2.      To recommend any local matters or advocacy initiatives to the Governing Body, that they will need to consider or make decisions on in the Long-term Plan 2024-2034 process.

3.      To provide input on the proposed regional topics in the Long-term Plan 2024-2034.

Whakarāpopototanga matua

Executive summary

4.      Local board agreements set out annual funding priorities, activities, budgets, levels of service, performance measures and initiatives for each local board area.
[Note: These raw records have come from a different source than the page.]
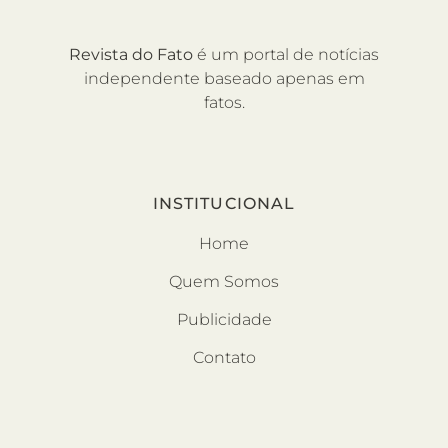
Revista do Fato
é um portal de notícias
independente baseado apenas em
fatos.
INSTITUCIONAL
Home
Quem Somos
Publicidade
Contato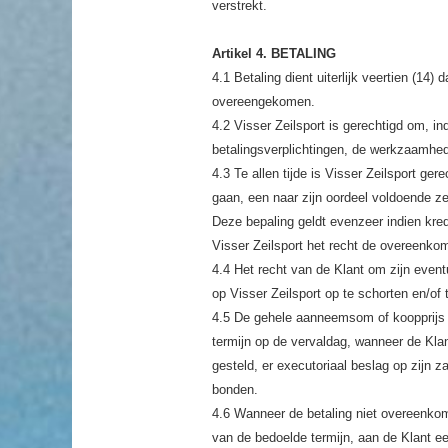
verstrekt.
Artikel 4. BETALING
4.1 Betaling dient uiterlijk veertien (14)
overeengekomen.
4.2 Visser Zeilsport is gerechtigd om, in
betalingsverplichtingen, de werkzaamhed
4.3 Te allen tijde is Visser Zeilsport ge
gaan, een naar zijn oordeel voldoende z
Deze bepaling geldt evenzeer indien kred
Visser Zeilsport het recht de overeenkom
4.4 Het recht van de Klant om zijn even
op Visser Zeilsport op te schorten en/of t
4.5 De gehele aanneemsom of koopprijs is
termijn op de vervaldag, wanneer de Klant
gesteld, er executoriaal beslag op zijn zak
bonden.
4.6 Wanneer de betaling niet overeenkomst
van de bedoelde termijn, aan de Klant ee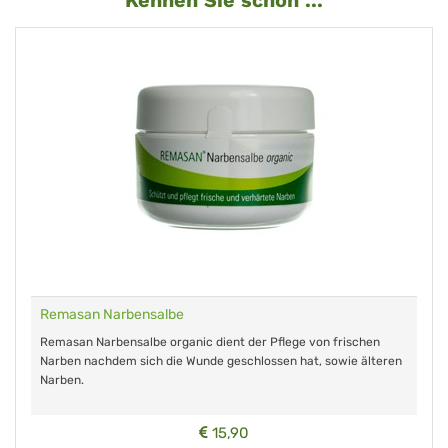
Kennen Sie schon ...
albe
RemastinVet - Globuli f
 organic dient der Pflege von frischen
Das rezeptfreie homöopath
 die Wunde geschlossen hat, sowie älteren
Wartezeit, keine bekann
Wechselwirkungen.
15,90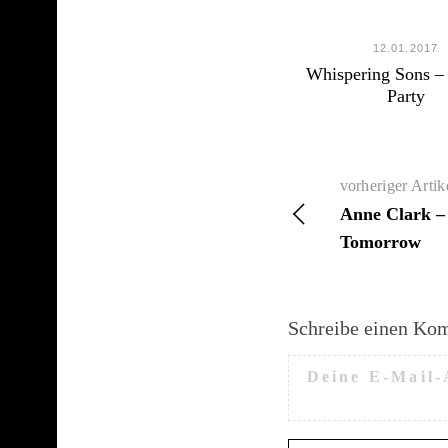
12.01.2017
Whispering Sons –
Party
vorheriger Artik
Anne Clark – 
Tomorrow
Schreibe einen Ko
Deine E-Mail-A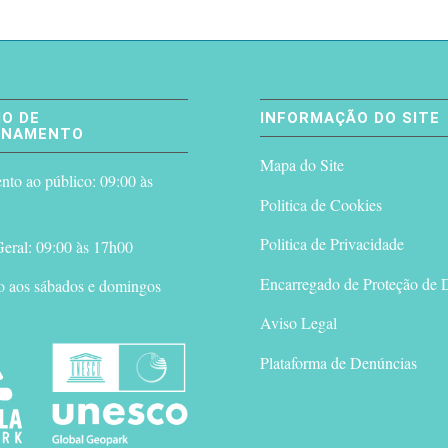
O DE
INFORMAÇÃO DO SITE
ONAMENTO
Mapa do Site
to ao público: 09:00 às
Politica de Cookies
Politica de Privacidade
eral: 09:00 às 17h00
Encarregado de Proteção de 
o aos sábados e domingos
Aviso Legal
Plataforma de Denúncias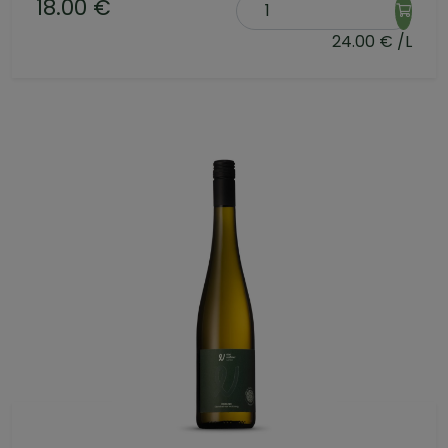
18.00 €
24.00 € /L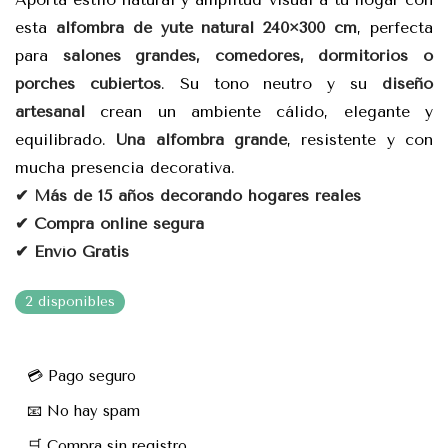
esta
alfombra de yute natural 240×300 cm
, perfecta
para
salones grandes, comedores, dormitorios o
porches cubiertos
. Su tono neutro y su
diseño
artesanal
crean un ambiente cálido, elegante y
equilibrado.
Una alfombra grande
, resistente y con
mucha presencia decorativa.
✔ Más de 15 años decorando hogares reales
✔ Compra online segura
✔ Envío Gratis
2 disponibles
💳 Pago seguro
📧 No hay spam
🛒 Compra sin registro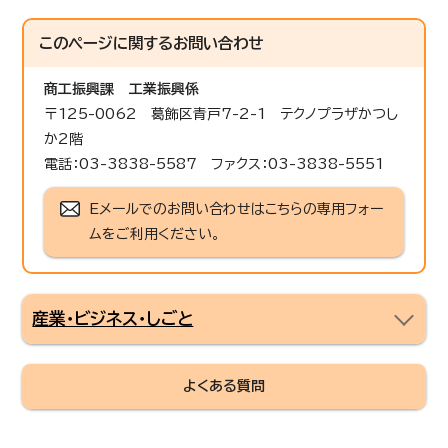
このページに関する
お問い合わせ
商工振興課
工業振興係
〒125-0062 葛飾区青戸7-2-1 テクノプラザかつし
か2階
電話：03-3838-5587 ファクス：03-3838-5551
Eメールでのお問い合わせはこちらの専用フォー
ムをご利用ください。
産業・ビジネス・しごと
よくある質問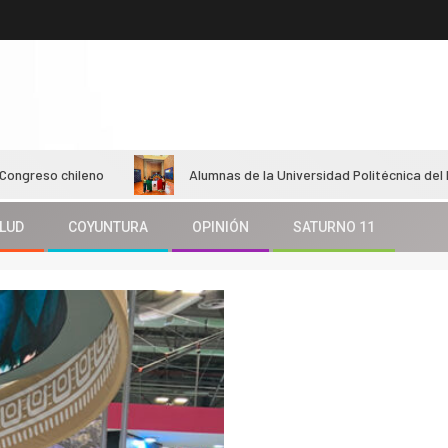
ileno
Alumnas de la Universidad Politécnica del Estado de Mo
LUD
COYUNTURA
OPINIÓN
SATURNO 11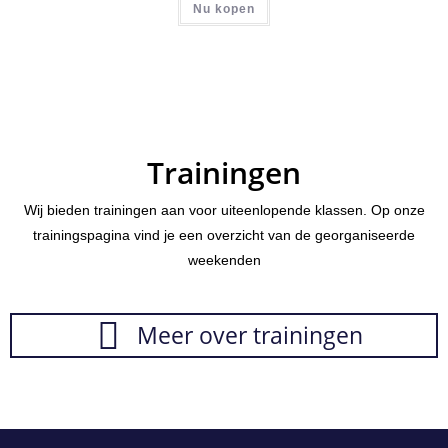
Nu kopen
Trainingen
Wij bieden trainingen aan voor uiteenlopende klassen. Op onze
trainingspagina vind je een overzicht van de georganiseerde
weekenden
Meer over trainingen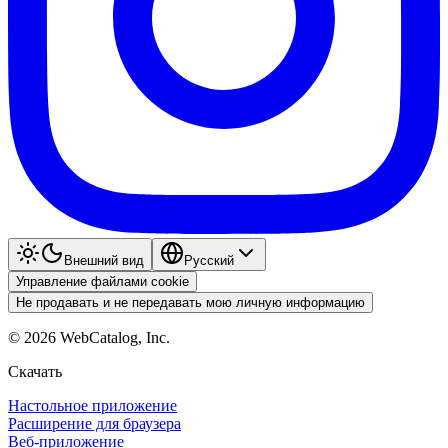
Внешний вид
Pyccкий
Управление файлами cookie
Не продавать и не передавать мою личную информацию
©
2026
WebCatalog, Inc.
Скачать
Настольное приложение
Расширение для браузера
Веб-приложение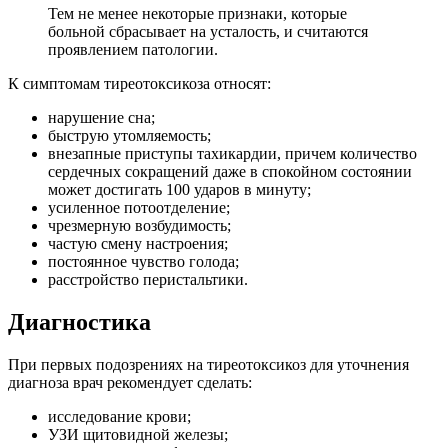
Тем не менее некоторые признаки, которые
больной сбрасывает на усталость, и считаются
проявлением патологии.
К симптомам тиреотоксикоза относят:
нарушение сна;
быструю утомляемость;
внезапные приступы тахикардии, причем количество
сердечных сокращений даже в спокойном состоянии
может достигать 100 ударов в минуту;
усиленное потоотделение;
чрезмерную возбудимость;
частую смену настроения;
постоянное чувство голода;
расстройство перистальтики.
Диагностика
При первых подозрениях на тиреотоксикоз для уточнения
диагноза врач рекомендует сделать:
исследование крови;
УЗИ щитовидной железы;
Local board agreements for 2024/2025 will be included in the Council’s Long-term Plan 2024-2034.

5.      Auckland Council publicly consulted from 28 February to 28 March 2024 to seek community views on the proposed Long-term Plan 2024-2034. This included consultation on the Manurewa Local Board’s proposed priorities for 2024/2025 to be included in their local board agreement, and key priorities and advocacy initiatives for the Long-term Plan 2024-2034.

6.      Auckland Council received 27,960 submissions in total across the region and 1,031 submissions from the Manurewa local board area.

7.      There is support for the local priorities for the Manurewa local board area, with 71 per cent of respondents supporting all or most of the priorities.

8.      The top themes from submitters in the Manurewa local board area were:

·        Council to focus on core business

·        Cost of living

·        Crime and safety concerns

·        Youth needs

·        Partnerships with mana whenua iwi.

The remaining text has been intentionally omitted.